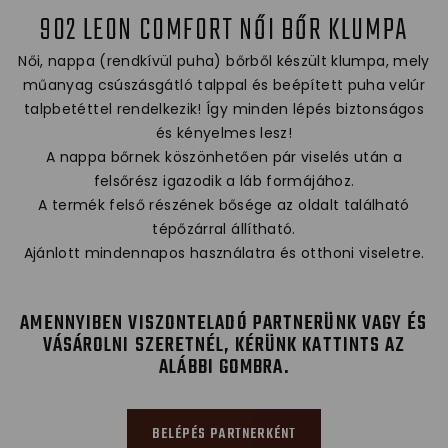
902 LEON COMFORT NŐI BŐR KLUMPA
Női, nappa (rendkívül puha) bőrből készült klumpa, mely
műanyag csúszásgátló talppal és beépített puha velúr
talpbetéttel rendelkezik! Így minden lépés biztonságos
és kényelmes lesz!
A nappa bőrnek köszönhetően pár viselés után a
felsőrész igazodik a láb formájához.
A termék felső részének bősége az oldalt található
tépőzárral állítható.
Ajánlott mindennapos használatra és otthoni viseletre.
AMENNYIBEN VISZONTELADÓ PARTNERÜNK VAGY ÉS
VÁSÁROLNI SZERETNÉL, KÉRÜNK KATTINTS AZ
ALÁBBI GOMBRA.
BELÉPÉS PARTNERKÉNT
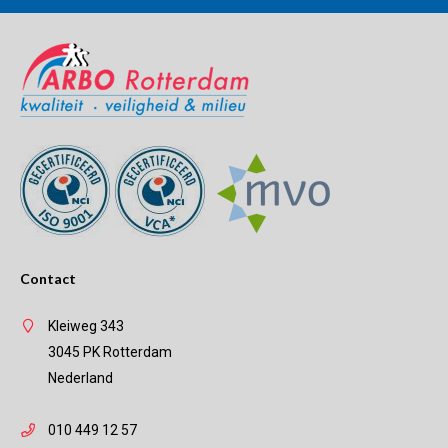
Contact
Kleiweg 343
3045 PK Rotterdam
Nederland
010 449 12 57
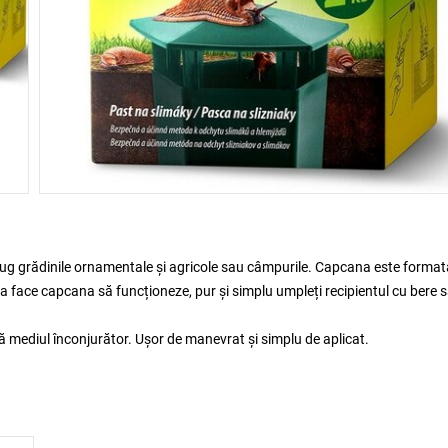
trug grădinile ornamentale și agricole sau câmpurile. Capcana este format
u a face capcana să funcționeze, pur și simplu umpleți recipientul cu bere 
 mediul înconjurător. Ușor de manevrat și simplu de aplicat.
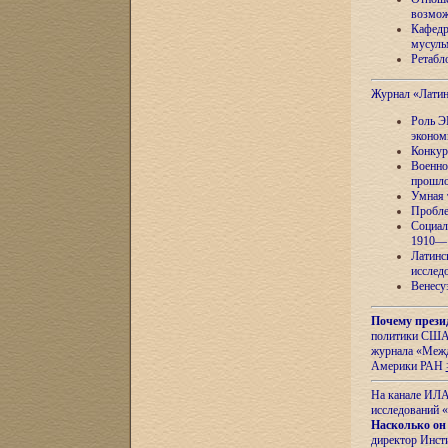
возмож
Кафедр
мусуль
Ретабло
Журнал «Лати
Роль Э
эконом
Конкур
Военно
прошло
Умная 
Пробле
Социал
1910—1
Латинс
исслед
Венесу
Почему прези
политики США 
журнала «Межд
Америки РАН
На канале ИЛА
исследований «
Насколько он
директор Инст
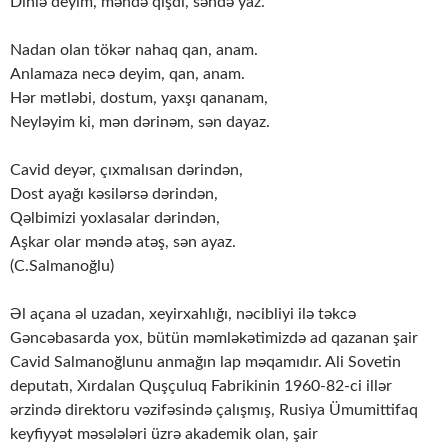
Dinlə deyim, məndə qışdı, səndə yaz.
Nadan olan tökər nahaq qan, anam.
Anlamaza necə deyim, qan, anam.
Hər mətləbi, dostum, yaxşı qananam,
Neyləyim ki, mən dərinəm, sən dayaz.
Cavid deyər, çıxmalısan dərindən,
Dost ayağı kəsilərsə dərindən,
Qəlbimizi yoxlasalar dərindən,
Aşkar olar məndə atəş, sən ayaz.
(C.Salmanoğlu)
Əl açana əl uzadan, xeyirxahlığı, nəcibliyi ilə təkcə
Gəncəbasarda yox, bütün məmləkətimizdə ad qazanan şair
Cavid Salmanoğlunu anmağın lap məqamıdır. Ali Sovetin
deputatı, Xırdalan Quşçuluq Fabrikinin 1960-82-ci illər
ərzində direktoru vəzifəsində çalışmış, Rusiya Ümumittifaq
keyfiyyət məsələləri üzrə akademik olan, şair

**Work to be completed**.
Search each line of the data above for "nappa", and copy the lines where it occurs.

**Task solution**.
Női, nappa (rendkívül puha) bőrből készült klumpa, mely
A nappa bőrnek köszönhetően pár viselés után a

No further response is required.